Goal: Get you productive with Constellation in 10 minutes.

What is Constellation Engine?

In 5 Lines:

  • A type-safe pipeline orchestration framework for Scala 3
  • Define processing modules in Scala using ModuleBuilder
  • Compose pipelines in constellation-lang (.cst files)
  • Automatic parallel execution via DAG compilation
  • HTTP API for remote execution or embedded API for programmatic use

Why Constellation Exists

Problem: Building data pipelines is repetitive and error-prone:

  • Manual dependency tracking
  • Type mismatches at runtime
  • Difficult parallelization
  • Boilerplate for HTTP APIs

Solution: Constellation provides:

  • Declarative pipelines - Focus on logic, not orchestration
  • Type safety - Catch errors at compile time
  • Automatic parallelization - DAG-based execution
  • Built-in HTTP API - Instant REST endpoints

Key Capabilities for LLMs

1. Type-Safe Module Composition

// Define a module in Scala
case class TextInput(text: String)
case class TextOutput(result: String)

val uppercase = ModuleBuilder
.metadata("Uppercase", "Converts text to uppercase", 1, 0)
.implementationPure[TextInput, TextOutput] { input =>
TextOutput(input.text.toUpperCase)
}
.build
# Compose in constellation-lang
in text: String
result = Uppercase(text)
out result

2. Automatic Parallelization

# These run in parallel (no dependencies)
a = ProcessA(input)
b = ProcessB(input)
c = ProcessC(input)

# This waits for all three
combined = Merge(a, b, c)
out combined

3. Built-In Resilience

# Add retry, timeout, caching declaratively
result = ExpensiveAPI(input) with {
retry: 3,
timeout: 10s,
cache: 1h
}

4. HTTP API Out-of-the-Box

# Start server
make server

# Execute pipeline
curl -X POST http://localhost:8080/execute \
-H "Content-Type: application/json" \
-d '{"source": "in x: Int\nresult = Double(x)\nout result", "inputs": {"x": 42}}'

5. Embedded in Scala

// Compile and execute programmatically
for {
constellation <- Constellation.create[IO]
compiler <- DagCompiler.create[IO](constellation)
_ <- registerModules(constellation)
dag <- compiler.compile(source)
result <- dag.execute(inputs)
} yield result

Core Concepts (Quick Version)

See Key Concepts for full glossary.

Module

A reusable processing unit with typed inputs/outputs.

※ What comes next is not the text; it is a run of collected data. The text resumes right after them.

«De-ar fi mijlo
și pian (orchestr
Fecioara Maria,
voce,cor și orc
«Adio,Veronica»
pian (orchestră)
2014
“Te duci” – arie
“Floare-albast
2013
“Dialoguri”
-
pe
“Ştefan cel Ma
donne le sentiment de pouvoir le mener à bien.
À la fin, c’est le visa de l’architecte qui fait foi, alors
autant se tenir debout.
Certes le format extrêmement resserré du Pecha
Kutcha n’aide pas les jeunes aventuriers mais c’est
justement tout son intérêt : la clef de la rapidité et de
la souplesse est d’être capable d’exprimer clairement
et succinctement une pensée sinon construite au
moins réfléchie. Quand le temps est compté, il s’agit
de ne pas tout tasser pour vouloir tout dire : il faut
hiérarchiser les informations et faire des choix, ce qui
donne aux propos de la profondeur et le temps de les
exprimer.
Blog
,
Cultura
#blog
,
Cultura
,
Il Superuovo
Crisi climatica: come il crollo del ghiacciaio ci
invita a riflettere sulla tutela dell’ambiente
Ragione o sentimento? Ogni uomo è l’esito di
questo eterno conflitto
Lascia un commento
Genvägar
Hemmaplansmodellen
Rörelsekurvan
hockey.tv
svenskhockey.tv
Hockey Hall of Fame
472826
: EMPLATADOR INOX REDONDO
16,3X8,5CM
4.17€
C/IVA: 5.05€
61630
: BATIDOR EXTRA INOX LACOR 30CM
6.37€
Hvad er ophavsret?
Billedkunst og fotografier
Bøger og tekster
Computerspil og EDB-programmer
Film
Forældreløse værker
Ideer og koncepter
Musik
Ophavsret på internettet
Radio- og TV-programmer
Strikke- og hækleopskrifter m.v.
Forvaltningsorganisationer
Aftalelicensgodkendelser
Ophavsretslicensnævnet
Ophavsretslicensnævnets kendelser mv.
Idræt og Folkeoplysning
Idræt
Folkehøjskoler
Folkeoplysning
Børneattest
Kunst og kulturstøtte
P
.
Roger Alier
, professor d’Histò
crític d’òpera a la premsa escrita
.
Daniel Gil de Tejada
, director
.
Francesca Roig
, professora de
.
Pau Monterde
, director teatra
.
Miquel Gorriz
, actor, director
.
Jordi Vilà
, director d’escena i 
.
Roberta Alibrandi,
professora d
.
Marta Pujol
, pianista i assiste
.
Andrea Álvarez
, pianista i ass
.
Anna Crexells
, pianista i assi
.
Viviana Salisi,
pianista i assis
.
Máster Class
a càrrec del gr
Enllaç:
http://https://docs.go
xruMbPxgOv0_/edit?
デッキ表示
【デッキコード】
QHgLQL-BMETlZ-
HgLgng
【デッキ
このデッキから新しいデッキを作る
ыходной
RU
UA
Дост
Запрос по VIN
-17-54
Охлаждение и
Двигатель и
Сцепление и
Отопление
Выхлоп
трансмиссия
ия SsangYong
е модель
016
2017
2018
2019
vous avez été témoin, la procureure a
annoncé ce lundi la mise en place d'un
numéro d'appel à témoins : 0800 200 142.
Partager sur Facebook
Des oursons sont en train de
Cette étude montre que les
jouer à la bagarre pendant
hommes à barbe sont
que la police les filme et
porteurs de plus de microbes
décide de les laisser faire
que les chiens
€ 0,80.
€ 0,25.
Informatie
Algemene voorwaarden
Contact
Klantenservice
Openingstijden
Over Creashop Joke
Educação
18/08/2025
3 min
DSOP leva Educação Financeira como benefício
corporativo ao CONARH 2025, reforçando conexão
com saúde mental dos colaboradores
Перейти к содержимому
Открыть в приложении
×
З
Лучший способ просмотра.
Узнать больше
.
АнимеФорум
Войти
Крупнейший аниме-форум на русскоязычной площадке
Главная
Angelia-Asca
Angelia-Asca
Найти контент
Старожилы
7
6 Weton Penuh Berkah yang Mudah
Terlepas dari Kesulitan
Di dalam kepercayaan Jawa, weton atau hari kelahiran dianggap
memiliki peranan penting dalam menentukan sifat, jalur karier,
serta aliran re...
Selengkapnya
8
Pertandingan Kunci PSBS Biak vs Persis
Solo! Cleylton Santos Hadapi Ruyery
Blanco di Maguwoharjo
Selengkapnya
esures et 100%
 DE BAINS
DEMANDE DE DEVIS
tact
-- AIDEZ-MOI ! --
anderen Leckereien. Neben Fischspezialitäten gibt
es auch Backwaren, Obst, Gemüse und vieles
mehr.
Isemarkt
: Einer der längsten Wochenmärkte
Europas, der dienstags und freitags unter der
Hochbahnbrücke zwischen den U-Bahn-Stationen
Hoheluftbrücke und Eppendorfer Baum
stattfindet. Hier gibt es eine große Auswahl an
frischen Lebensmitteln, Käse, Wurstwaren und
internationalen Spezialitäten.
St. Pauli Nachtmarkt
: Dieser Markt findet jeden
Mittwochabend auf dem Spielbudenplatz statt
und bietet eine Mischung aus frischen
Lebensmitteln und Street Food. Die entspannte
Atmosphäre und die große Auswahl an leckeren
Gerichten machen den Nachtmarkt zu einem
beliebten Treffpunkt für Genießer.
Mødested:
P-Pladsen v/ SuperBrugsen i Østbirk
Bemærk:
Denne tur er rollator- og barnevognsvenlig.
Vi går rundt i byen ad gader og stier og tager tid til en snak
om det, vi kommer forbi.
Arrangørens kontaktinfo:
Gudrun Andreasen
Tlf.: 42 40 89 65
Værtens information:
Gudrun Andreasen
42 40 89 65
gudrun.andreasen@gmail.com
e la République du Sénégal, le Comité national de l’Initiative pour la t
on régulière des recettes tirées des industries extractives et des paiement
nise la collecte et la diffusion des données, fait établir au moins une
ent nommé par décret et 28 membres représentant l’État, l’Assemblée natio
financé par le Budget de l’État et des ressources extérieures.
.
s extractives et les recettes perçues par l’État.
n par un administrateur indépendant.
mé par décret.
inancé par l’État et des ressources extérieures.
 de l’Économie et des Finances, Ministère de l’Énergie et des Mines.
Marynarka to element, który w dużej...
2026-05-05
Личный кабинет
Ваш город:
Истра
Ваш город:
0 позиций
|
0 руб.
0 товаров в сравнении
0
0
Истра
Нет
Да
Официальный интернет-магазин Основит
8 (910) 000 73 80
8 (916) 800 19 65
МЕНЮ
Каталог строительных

  • Defined in Scala using ModuleBuilder
  • Registered in Constellation instance
  • Called from .cst files

Pipeline

A DAG of modules defined in constellation-lang.

  • Input declarations: in x: String
  • Module calls: result = Uppercase(x)
  • Output declarations: out result

CType / CValue

Type system primitives:

  • CType - Type at compile time (e.g., CString, CInt)
  • CValue - Value at runtime (e.g., CString("text"), CInt(42))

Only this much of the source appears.